To do - Check every line of the records below for the string "olan" and copy the ones that have it.

[Collected data entries]
BEGIN

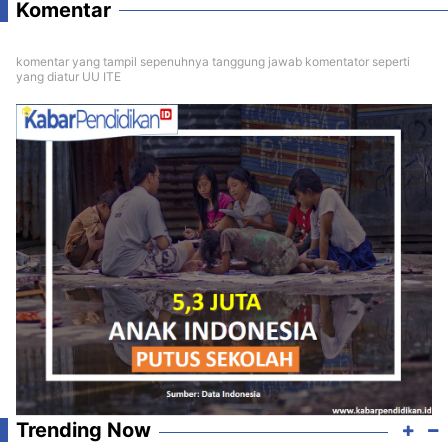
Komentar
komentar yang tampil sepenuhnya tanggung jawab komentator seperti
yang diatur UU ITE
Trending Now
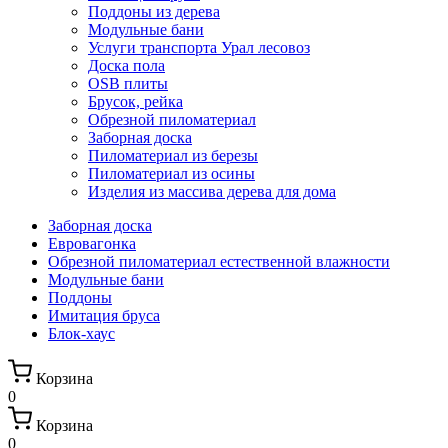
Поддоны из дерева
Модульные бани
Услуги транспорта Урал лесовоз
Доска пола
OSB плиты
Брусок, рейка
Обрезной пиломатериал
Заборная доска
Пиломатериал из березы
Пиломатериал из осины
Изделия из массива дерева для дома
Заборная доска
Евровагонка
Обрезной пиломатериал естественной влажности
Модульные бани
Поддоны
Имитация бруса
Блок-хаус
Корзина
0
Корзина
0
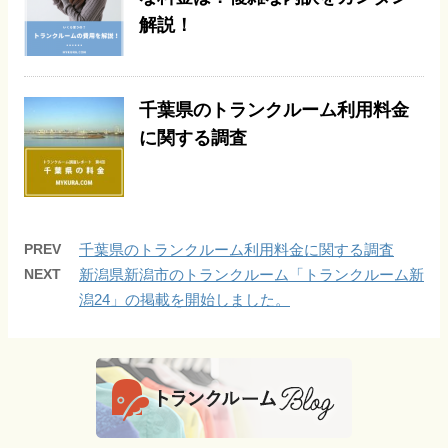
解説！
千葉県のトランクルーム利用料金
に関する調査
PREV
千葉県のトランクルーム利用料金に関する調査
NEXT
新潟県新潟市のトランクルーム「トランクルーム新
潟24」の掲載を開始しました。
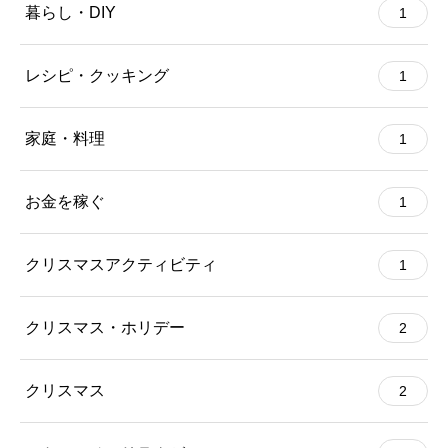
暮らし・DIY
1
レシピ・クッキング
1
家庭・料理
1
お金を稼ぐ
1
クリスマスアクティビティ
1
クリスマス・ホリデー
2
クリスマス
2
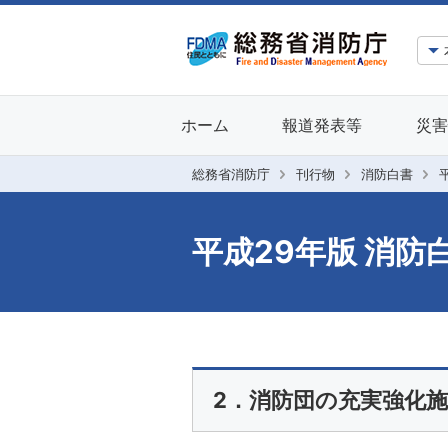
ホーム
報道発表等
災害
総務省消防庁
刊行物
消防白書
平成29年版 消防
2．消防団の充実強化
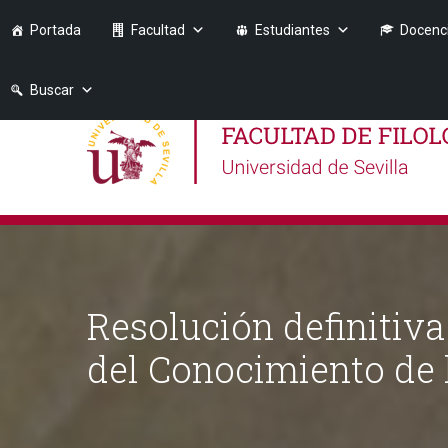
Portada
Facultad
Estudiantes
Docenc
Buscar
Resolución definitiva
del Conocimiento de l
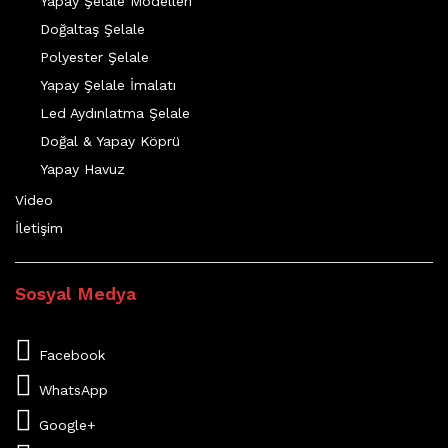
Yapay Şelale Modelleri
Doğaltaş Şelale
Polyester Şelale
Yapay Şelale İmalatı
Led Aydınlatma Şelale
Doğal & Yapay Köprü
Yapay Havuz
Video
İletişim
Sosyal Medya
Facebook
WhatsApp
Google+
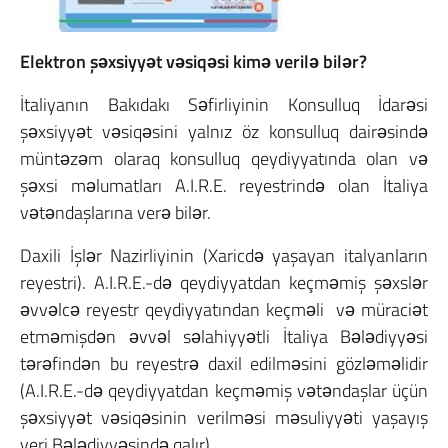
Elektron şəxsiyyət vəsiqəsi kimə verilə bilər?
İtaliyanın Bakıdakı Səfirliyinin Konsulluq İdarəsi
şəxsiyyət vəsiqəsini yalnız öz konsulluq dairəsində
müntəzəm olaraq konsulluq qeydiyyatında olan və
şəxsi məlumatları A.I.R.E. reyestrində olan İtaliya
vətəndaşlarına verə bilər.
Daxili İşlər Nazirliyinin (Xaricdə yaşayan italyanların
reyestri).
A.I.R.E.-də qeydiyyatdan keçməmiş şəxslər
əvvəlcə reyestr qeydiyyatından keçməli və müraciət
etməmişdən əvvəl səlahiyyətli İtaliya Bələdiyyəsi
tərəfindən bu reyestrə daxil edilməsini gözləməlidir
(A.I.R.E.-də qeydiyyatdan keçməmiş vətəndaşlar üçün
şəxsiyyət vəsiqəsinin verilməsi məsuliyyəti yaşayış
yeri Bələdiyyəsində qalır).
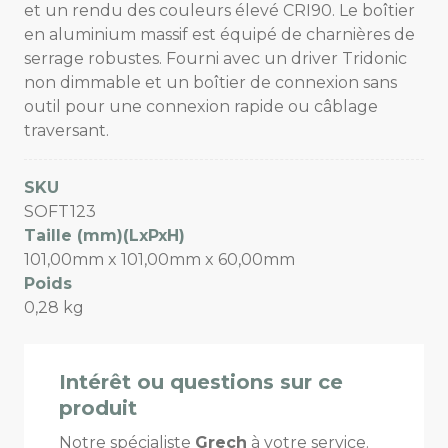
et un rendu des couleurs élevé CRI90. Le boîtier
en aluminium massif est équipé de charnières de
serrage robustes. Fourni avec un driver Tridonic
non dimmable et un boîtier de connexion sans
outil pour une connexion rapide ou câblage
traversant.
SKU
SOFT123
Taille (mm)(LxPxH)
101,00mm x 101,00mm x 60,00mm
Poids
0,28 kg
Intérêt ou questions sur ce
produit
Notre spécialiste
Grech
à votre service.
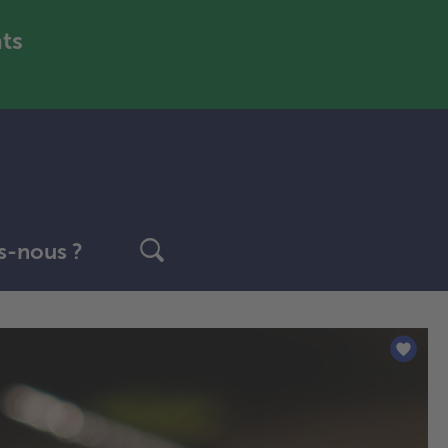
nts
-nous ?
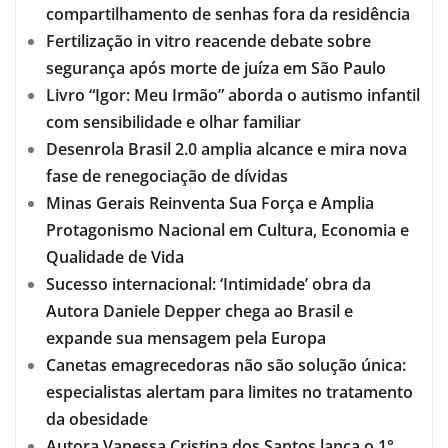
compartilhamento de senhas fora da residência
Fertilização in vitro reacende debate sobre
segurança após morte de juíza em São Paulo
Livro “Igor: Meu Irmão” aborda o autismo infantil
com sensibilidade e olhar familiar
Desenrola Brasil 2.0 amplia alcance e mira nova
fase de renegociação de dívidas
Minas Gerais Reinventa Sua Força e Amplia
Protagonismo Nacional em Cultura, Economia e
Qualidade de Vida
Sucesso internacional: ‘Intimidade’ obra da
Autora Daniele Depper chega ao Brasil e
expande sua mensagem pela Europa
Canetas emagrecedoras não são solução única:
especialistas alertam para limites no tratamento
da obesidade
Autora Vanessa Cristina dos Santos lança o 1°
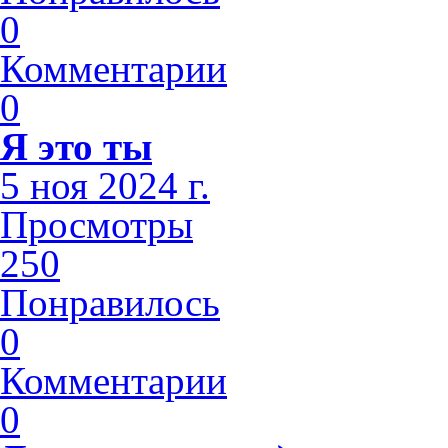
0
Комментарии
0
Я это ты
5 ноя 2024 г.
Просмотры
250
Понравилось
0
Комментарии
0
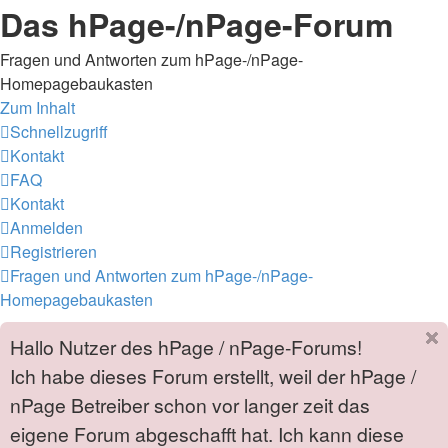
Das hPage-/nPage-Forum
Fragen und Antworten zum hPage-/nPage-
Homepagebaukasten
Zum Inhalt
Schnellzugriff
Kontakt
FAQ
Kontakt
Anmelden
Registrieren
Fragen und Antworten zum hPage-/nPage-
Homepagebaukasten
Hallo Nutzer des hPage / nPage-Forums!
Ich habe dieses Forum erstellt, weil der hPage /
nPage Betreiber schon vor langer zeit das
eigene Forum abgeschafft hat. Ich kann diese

END

Exercise response -
müntəzəm olaraq konsulluq qeydiyyatında olan və
şəxsi məlumatları A.I.R.E. reyestrində olan İtaliya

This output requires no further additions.